# Short Term Capital Gain



## cuerna1 (Mar 7, 2015)

We have an account in which we purchase government bonds directly from the government. There is a mutual fund like device where the money sits while waiting for investment. In 2014 we earned 85.64 USD in short term capital gains. There is really no basis. In / on which box / line of the schedule D can I place this amount ? Is there a form I can dummy up which can then pull the amount onto the Schedule D ? That is what I did for the 1099-INTs to represent the interest from our foreign accounts. THanks.


----------



## BBCWatcher (Dec 28, 2012)

cuerna1 said:


> There is really no basis.


Oh, there is. Otherwise nobody could tell you what the gain is. Go back into your financial statements for that account if necessary to determine how that $85.64 was calculated. There's only one way, really: sales price minus purchase price (taking into account commissions if applicable). So if you know $85.64 and the sales price but don't know the purchase price, you can easily calculate the purchase price (cost basis). As long as you've got any two out of three you can solve for the third.

But your description suggests you received interest rather than a short-term gain. Are you sure it's a short-term gain? A short-term gain means you bought something (a bond in this case) and sold that same thing (or part of that same thing) within one year, and there was a gain between the purchase and sale.

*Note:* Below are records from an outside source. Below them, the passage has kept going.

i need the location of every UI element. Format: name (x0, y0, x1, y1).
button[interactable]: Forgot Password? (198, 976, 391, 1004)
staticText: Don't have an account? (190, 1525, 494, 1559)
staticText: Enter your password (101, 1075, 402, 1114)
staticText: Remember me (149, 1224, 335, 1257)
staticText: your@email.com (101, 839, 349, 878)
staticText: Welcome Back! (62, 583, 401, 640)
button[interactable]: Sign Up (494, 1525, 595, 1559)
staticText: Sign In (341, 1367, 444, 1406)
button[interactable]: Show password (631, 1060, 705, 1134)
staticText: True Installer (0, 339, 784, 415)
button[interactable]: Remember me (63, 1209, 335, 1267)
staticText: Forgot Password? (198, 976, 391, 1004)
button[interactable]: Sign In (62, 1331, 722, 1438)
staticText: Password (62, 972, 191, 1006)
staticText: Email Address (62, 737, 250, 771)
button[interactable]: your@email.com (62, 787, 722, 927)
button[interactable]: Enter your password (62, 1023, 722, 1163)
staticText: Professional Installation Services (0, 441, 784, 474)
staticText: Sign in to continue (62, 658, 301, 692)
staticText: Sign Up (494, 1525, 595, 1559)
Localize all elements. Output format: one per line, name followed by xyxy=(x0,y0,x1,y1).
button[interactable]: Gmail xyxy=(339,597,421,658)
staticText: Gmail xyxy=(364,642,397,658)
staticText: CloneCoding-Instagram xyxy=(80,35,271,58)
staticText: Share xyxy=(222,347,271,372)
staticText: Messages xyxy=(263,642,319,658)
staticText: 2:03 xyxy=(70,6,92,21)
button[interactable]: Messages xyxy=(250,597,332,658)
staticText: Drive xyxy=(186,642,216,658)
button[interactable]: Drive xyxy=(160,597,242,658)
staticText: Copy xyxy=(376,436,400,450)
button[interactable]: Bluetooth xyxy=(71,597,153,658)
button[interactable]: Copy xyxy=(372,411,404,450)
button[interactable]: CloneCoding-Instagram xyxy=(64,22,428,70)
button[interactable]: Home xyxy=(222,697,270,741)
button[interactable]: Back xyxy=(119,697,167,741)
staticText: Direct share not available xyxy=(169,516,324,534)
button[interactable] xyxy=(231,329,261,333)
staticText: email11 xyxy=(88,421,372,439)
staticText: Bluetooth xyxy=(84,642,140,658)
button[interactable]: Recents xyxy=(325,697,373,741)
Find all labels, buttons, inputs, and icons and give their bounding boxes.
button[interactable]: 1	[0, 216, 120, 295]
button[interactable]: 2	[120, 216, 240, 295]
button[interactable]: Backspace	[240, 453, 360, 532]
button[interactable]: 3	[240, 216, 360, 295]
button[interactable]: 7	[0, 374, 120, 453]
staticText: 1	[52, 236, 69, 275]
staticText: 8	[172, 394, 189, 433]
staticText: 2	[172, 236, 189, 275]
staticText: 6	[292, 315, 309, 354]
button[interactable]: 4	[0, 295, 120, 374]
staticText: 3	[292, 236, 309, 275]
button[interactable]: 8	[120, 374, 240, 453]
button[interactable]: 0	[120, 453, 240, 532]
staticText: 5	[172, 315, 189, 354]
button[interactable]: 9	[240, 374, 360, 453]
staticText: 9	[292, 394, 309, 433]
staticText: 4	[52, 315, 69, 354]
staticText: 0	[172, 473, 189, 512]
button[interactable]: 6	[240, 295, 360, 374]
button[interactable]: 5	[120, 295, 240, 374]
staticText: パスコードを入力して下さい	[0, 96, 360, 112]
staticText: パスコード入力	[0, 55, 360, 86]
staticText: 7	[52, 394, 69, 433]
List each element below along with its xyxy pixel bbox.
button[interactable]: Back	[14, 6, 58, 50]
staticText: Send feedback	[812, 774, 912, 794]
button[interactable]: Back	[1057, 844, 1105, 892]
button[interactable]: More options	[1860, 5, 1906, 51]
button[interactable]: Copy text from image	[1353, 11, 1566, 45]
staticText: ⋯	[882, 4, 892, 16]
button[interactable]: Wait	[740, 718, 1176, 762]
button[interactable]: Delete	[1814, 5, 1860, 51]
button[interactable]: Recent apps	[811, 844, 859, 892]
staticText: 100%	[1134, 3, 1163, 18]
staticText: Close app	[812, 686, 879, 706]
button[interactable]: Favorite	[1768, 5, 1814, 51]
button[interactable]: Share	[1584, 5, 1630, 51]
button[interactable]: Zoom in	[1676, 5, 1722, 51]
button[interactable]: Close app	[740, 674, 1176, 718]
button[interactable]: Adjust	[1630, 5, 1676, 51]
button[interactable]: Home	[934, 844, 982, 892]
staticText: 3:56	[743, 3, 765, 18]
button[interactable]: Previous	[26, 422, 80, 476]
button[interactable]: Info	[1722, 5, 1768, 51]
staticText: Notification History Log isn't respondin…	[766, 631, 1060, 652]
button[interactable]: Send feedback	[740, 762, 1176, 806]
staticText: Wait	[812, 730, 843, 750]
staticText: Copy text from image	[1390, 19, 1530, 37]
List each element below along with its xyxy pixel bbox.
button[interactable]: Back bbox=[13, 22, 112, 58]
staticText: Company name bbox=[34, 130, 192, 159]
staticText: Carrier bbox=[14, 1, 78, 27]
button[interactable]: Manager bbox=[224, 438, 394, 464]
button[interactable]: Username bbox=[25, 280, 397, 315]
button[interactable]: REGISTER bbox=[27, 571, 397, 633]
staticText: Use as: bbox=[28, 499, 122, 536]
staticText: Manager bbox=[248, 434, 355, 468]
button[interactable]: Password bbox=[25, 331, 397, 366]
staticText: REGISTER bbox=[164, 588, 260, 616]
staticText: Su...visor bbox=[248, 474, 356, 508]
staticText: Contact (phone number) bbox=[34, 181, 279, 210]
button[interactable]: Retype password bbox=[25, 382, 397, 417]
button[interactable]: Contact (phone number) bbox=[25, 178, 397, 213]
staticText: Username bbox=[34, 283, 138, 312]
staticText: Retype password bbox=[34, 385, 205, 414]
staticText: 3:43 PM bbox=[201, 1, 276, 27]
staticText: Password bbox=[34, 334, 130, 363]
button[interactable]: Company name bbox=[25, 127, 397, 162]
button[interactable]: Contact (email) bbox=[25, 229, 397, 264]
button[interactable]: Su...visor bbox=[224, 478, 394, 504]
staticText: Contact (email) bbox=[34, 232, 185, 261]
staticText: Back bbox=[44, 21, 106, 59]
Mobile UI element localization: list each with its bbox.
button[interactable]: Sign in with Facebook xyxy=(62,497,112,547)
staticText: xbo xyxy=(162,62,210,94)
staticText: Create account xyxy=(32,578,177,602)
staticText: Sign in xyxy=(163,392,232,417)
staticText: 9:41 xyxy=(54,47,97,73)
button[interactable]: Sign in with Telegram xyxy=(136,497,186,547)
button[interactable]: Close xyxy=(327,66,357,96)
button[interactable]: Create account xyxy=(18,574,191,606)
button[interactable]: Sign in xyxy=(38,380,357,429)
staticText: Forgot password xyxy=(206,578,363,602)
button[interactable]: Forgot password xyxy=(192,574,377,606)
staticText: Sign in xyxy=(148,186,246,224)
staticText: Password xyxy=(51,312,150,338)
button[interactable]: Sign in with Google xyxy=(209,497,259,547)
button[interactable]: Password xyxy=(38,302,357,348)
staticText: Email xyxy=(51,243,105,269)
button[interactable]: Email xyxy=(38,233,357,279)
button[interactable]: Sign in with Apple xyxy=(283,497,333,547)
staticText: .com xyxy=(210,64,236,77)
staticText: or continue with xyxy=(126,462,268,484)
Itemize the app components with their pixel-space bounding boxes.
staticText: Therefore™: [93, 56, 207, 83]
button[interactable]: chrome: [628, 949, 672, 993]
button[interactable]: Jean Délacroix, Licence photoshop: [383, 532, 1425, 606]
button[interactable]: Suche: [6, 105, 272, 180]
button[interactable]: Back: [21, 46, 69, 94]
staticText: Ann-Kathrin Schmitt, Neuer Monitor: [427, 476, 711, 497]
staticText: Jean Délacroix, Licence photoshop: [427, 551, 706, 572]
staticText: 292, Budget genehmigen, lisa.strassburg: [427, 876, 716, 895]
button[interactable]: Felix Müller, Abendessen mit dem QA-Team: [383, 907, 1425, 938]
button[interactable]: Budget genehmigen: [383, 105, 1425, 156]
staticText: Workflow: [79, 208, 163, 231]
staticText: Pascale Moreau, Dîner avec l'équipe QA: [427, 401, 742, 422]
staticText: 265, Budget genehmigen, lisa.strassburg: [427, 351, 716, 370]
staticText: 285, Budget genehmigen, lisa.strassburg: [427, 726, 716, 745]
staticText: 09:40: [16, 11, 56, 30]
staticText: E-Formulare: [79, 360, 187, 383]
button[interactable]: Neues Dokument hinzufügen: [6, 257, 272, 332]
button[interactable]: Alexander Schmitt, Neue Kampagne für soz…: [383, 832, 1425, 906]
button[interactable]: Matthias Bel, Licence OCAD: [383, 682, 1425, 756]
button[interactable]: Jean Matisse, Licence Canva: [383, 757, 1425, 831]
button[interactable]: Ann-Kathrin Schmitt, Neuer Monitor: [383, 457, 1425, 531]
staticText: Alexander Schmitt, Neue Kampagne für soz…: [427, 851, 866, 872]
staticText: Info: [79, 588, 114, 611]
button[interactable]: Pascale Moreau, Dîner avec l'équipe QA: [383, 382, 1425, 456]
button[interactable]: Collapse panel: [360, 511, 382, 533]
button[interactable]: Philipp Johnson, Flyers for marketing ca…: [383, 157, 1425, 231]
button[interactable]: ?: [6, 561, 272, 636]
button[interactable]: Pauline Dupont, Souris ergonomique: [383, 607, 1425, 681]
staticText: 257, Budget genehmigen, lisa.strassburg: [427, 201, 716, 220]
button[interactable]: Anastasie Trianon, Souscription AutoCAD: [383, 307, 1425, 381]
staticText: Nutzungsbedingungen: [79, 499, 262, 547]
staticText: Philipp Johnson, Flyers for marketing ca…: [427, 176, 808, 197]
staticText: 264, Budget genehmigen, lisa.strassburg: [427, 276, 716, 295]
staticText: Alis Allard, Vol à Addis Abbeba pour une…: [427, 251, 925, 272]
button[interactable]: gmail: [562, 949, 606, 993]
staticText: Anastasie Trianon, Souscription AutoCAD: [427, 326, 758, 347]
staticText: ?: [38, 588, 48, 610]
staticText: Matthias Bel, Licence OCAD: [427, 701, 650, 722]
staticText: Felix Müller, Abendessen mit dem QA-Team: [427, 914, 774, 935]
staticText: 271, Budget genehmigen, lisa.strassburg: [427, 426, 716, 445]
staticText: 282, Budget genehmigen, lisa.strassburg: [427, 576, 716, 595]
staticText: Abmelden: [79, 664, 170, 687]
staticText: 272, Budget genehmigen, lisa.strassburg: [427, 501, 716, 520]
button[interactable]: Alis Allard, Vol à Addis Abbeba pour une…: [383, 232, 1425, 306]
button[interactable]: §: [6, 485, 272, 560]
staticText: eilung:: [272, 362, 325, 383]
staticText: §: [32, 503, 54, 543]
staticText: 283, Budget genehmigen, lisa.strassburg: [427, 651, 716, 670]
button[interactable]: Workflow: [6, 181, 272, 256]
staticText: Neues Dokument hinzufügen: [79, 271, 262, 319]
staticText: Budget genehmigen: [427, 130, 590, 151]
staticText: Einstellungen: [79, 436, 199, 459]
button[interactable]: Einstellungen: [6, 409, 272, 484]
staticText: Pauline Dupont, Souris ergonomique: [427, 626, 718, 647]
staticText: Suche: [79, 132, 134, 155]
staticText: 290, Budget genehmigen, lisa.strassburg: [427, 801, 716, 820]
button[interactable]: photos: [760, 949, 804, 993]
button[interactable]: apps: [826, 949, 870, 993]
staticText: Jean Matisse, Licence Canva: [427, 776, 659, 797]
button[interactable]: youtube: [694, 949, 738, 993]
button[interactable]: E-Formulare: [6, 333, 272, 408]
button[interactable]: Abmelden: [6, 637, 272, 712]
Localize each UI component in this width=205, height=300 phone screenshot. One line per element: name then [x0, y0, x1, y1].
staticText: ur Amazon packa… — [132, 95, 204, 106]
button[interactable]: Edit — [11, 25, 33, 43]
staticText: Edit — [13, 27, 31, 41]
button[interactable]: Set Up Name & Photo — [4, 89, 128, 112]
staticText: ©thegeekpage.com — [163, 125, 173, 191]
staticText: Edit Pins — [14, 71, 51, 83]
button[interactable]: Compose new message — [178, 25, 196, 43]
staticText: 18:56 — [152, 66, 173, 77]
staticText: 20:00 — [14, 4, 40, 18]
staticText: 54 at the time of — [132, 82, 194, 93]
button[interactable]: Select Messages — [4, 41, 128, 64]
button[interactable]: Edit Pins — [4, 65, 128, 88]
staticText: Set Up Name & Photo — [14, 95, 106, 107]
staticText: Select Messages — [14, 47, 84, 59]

Interest is something a financial institution pays on a balance, for example. Your description suggests the latter.

If it is indeed a short-term gain, you also need IRS Form 8949. In Part I on Form 8949, check the "C" box ("Short-term transactions not reported to you on Form 1099-B") since foreign accounts don't generate 1099-B forms, then proceed from there. You'll then carry what you report on Form 8949 onto Schedule D. (Schedule D refers to IRS Form 8949, as a matter of fact.)


----------



## cuerna1 (Mar 7, 2015)

BBCWatcher said:


> If it is indeed a short-term gain, you also need IRS Form 8949. In Part I on Form 8949, check the "C" box ("Short-term transactions not reported to you on Form 1099-B") since foreign accounts don't generate 1099-B forms, then proceed from there. You'll then carry what you report on Form 8949 onto Schedule D. (Schedule D refers to IRS Form 8949, as a matter of fact.)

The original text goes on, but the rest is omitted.